The thigh, as you can easily make out when the horse moves, starts close up to the tail, and like the upper arm, is almost wholly inside the skin. So the first joint that shows is the knee, and the great muscles which, as you sit behind to drive, you see pulling you along so strongly, are those of the calf of the leg. The joint that comes nearest the driver’s feet, which we call the gambrel, is then the heel. It certainly does look like a heel; and the rest of the leg is the middle one of the five long bones of the foot, with the middle toe on the end of it. So the horse stands on the end of his middle toe, and his hind hoof is his middle toenail.

The cow, of course, keeps two toes with their foot-bones. The dog has four. I don’t think a dog ever puts his heel down so as to stand on the whole flat of his foot, except sometimes when he stands up to beg. But cats and rabbits often do, when they want to stand up on their hind legs to see as far as possible. Still they don’t do it enough to have soles to their feet all the way back to the heel.
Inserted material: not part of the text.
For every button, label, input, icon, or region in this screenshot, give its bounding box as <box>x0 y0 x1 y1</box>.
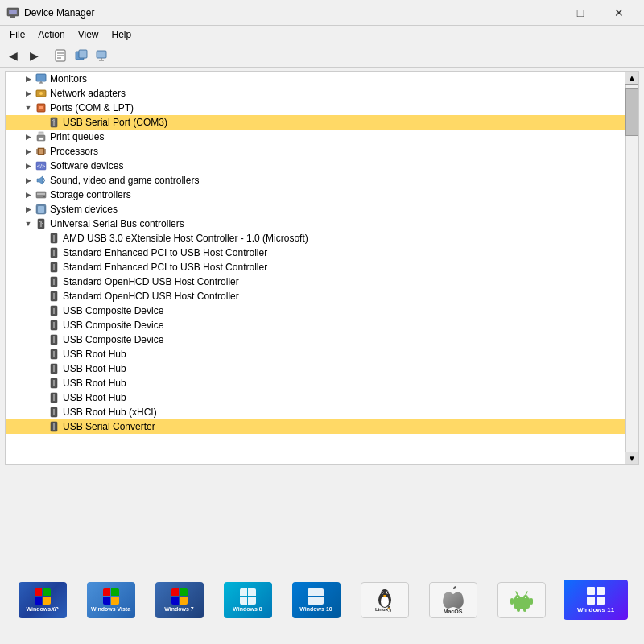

But the bears and the monkeys and a lot of other animals that can’t run very fast, do put the whole foot down on the ground, and do have a sole all the way back to the heel. In general, the faster an animal can run, the more it stands up on its fingers and toes, the longer its feet and hands are, the shorter its thighs and upper arms, and the fewer fingers and toes it has. That’s why the horse, which I suppose is about the fastest animal there is, has his fore-leg at least half hand, and his hind leg mostly foot.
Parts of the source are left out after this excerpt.